→ Document structure recognition data
____________

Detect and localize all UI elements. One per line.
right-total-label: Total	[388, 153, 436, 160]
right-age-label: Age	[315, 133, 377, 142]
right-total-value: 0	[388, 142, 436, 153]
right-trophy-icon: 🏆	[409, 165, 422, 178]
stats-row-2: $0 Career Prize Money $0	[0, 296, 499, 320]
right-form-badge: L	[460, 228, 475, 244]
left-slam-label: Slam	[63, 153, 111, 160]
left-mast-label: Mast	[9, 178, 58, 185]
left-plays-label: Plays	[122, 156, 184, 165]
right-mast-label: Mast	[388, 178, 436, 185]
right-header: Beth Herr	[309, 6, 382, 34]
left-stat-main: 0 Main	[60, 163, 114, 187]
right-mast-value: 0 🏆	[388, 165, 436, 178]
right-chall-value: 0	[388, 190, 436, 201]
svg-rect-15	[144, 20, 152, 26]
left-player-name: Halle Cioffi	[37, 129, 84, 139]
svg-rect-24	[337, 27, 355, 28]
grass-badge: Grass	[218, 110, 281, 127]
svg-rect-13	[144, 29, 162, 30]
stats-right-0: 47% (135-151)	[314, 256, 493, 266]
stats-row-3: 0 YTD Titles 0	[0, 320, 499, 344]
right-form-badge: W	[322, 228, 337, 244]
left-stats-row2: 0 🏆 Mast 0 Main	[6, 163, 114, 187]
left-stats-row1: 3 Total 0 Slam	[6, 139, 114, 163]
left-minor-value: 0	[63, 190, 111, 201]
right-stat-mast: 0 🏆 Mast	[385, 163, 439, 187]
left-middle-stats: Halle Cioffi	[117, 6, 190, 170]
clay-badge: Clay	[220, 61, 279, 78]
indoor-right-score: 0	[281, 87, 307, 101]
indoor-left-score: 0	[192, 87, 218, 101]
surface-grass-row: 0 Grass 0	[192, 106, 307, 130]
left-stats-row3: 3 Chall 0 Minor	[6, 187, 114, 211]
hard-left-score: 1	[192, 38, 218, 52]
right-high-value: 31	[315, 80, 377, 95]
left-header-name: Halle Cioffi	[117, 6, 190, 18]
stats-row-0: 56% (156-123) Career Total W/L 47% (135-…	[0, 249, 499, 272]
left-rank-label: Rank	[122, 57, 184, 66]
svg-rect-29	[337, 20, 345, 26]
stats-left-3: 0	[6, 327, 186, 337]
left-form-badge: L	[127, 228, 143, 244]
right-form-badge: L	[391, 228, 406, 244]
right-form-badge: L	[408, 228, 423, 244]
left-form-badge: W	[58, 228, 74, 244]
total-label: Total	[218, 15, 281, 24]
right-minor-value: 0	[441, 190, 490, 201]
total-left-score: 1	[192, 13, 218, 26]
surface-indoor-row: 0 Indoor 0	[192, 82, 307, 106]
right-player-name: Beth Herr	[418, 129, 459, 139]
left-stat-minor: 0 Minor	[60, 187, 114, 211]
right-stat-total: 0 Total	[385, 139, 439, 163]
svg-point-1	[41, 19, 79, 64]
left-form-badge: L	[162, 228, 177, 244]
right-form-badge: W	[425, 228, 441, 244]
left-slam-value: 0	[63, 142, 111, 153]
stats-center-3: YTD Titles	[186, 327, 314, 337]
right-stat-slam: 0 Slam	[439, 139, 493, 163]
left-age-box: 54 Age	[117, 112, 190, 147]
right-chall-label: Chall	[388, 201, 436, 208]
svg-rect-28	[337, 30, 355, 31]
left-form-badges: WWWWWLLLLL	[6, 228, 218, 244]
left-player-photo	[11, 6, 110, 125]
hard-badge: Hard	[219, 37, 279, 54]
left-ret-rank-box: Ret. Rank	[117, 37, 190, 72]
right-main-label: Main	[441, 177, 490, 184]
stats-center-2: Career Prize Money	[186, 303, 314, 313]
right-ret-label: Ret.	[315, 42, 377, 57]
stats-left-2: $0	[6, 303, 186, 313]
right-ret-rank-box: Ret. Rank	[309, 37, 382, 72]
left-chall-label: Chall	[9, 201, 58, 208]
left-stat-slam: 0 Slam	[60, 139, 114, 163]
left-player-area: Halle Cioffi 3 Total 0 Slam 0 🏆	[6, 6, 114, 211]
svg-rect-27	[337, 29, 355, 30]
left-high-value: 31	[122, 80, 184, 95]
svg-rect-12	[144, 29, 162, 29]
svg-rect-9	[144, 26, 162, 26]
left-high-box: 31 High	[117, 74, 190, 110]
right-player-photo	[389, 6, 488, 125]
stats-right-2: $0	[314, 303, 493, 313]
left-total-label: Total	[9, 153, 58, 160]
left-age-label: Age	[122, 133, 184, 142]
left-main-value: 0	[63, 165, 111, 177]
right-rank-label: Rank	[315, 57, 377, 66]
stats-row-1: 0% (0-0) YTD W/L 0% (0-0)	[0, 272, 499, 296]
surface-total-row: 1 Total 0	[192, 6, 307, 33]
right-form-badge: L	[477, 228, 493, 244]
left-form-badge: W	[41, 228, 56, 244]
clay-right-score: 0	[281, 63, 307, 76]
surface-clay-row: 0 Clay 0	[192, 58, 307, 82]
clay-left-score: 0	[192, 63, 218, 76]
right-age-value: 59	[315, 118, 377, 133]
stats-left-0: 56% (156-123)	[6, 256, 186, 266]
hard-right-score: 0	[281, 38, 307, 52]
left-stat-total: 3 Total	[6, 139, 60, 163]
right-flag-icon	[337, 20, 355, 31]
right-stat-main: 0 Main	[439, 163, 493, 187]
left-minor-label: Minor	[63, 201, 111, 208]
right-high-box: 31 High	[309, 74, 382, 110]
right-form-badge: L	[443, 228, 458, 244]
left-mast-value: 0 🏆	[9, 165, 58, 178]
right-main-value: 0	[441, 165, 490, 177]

____________

→ Assignment
Could you repeat every record word for word?

→ Solution to this problem
Detect and localize all UI elements. One per line.
right-total-label: Total	[388, 153, 436, 160]
right-age-label: Age	[315, 133, 377, 142]
right-total-value: 0	[388, 142, 436, 153]
right-trophy-icon: 🏆	[409, 165, 422, 178]
stats-row-2: $0 Career Prize Money $0	[0, 296, 499, 320]
right-form-badge: L	[460, 228, 475, 244]
left-slam-label: Slam	[63, 153, 111, 160]
left-mast-label: Mast	[9, 178, 58, 185]
left-plays-label: Plays	[122, 156, 184, 165]
right-mast-label: Mast	[388, 178, 436, 185]
right-header: Beth Herr	[309, 6, 382, 34]
left-stat-main: 0 Main	[60, 163, 114, 187]
right-mast-value: 0 🏆	[388, 165, 436, 178]
right-chall-value: 0	[388, 190, 436, 201]
svg-rect-15	[144, 20, 152, 26]
left-player-name: Halle Cioffi	[37, 129, 84, 139]
svg-rect-24	[337, 27, 355, 28]
grass-badge: Grass	[218, 110, 281, 127]
svg-rect-13	[144, 29, 162, 30]
stats-right-0: 47% (135-151)	[314, 256, 493, 266]
stats-row-3: 0 YTD Titles 0	[0, 320, 499, 344]
right-form-badge: W	[322, 228, 337, 244]
left-stats-row2: 0 🏆 Mast 0 Main	[6, 163, 114, 187]
left-stats-row1: 3 Total 0 Slam	[6, 139, 114, 163]
left-minor-value: 0	[63, 190, 111, 201]
right-stat-mast: 0 🏆 Mast	[385, 163, 439, 187]
left-middle-stats: Halle Cioffi	[117, 6, 190, 170]
clay-badge: Clay	[220, 61, 279, 78]
indoor-right-score: 0	[281, 87, 307, 101]
indoor-left-score: 0	[192, 87, 218, 101]
surface-grass-row: 0 Grass 0	[192, 106, 307, 130]
left-stats-row3: 3 Chall 0 Minor	[6, 187, 114, 211]
hard-left-score: 1	[192, 38, 218, 52]
right-high-value: 31	[315, 80, 377, 95]
left-header-name: Halle Cioffi	[117, 6, 190, 18]
stats-row-0: 56% (156-123) Career Total W/L 47% (135-…	[0, 249, 499, 272]
left-rank-label: Rank	[122, 57, 184, 66]
svg-rect-29	[337, 20, 345, 26]
stats-left-3: 0	[6, 327, 186, 337]
left-form-badge: L	[127, 228, 143, 244]
right-form-badge: L	[391, 228, 406, 244]
right-form-badge: L	[408, 228, 423, 244]
left-form-badge: W	[58, 228, 74, 244]
total-label: Total	[218, 15, 281, 24]
right-minor-value: 0	[441, 190, 490, 201]
total-left-score: 1	[192, 13, 218, 26]
surface-indoor-row: 0 Indoor 0	[192, 82, 307, 106]
right-player-name: Beth Herr	[418, 129, 459, 139]
left-stat-minor: 0 Minor	[60, 187, 114, 211]
right-stat-total: 0 Total	[385, 139, 439, 163]
svg-point-1	[41, 19, 79, 64]
left-form-badge: L	[162, 228, 177, 244]
right-form-badge: W	[425, 228, 441, 244]
left-slam-value: 0	[63, 142, 111, 153]
stats-center-3: YTD Titles	[186, 327, 314, 337]
right-stat-slam: 0 Slam	[439, 139, 493, 163]
left-age-box: 54 Age	[117, 112, 190, 147]
right-chall-label: Chall	[388, 201, 436, 208]
svg-rect-28	[337, 30, 355, 31]
left-form-badges: WWWWWLLLLL	[6, 228, 218, 244]
left-player-photo	[11, 6, 110, 125]
hard-badge: Hard	[219, 37, 279, 54]
left-ret-rank-box: Ret. Rank	[117, 37, 190, 72]
right-main-label: Main	[441, 177, 490, 184]
stats-center-2: Career Prize Money	[186, 303, 314, 313]
right-ret-label: Ret.	[315, 42, 377, 57]
stats-left-2: $0	[6, 303, 186, 313]
right-ret-rank-box: Ret. Rank	[309, 37, 382, 72]
left-chall-label: Chall	[9, 201, 58, 208]
left-stat-slam: 0 Slam	[60, 139, 114, 163]
left-player-area: Halle Cioffi 3 Total 0 Slam 0 🏆	[6, 6, 114, 211]
svg-rect-27	[337, 29, 355, 30]
left-high-value: 31	[122, 80, 184, 95]
svg-rect-12	[144, 29, 162, 29]
svg-rect-9	[144, 26, 162, 26]
left-high-box: 31 High	[117, 74, 190, 110]
right-player-photo	[389, 6, 488, 125]
stats-right-2: $0	[314, 303, 493, 313]
left-total-label: Total	[9, 153, 58, 160]
left-age-label: Age	[122, 133, 184, 142]
left-main-value: 0	[63, 165, 111, 177]
right-rank-label: Rank	[315, 57, 377, 66]
stats-row-1: 0% (0-0) YTD W/L 0% (0-0)	[0, 272, 499, 296]
surface-total-row: 1 Total 0	[192, 6, 307, 33]
right-form-badge: L	[477, 228, 493, 244]
left-form-badge: W	[41, 228, 56, 244]
clay-right-score: 0	[281, 63, 307, 76]
surface-clay-row: 0 Clay 0	[192, 58, 307, 82]
clay-left-score: 0	[192, 63, 218, 76]
right-age-value: 59	[315, 118, 377, 133]
stats-left-0: 56% (156-123)	[6, 256, 186, 266]
hard-right-score: 0	[281, 38, 307, 52]
left-stat-total: 3 Total	[6, 139, 60, 163]
right-flag-icon	[337, 20, 355, 31]
right-stat-main: 0 Main	[439, 163, 493, 187]
left-minor-label: Minor	[63, 201, 111, 208]
right-high-box: 31 High	[309, 74, 382, 110]
right-form-badge: L	[443, 228, 458, 244]
left-mast-value: 0 🏆	[9, 165, 58, 178]
right-main-value: 0	[441, 165, 490, 177]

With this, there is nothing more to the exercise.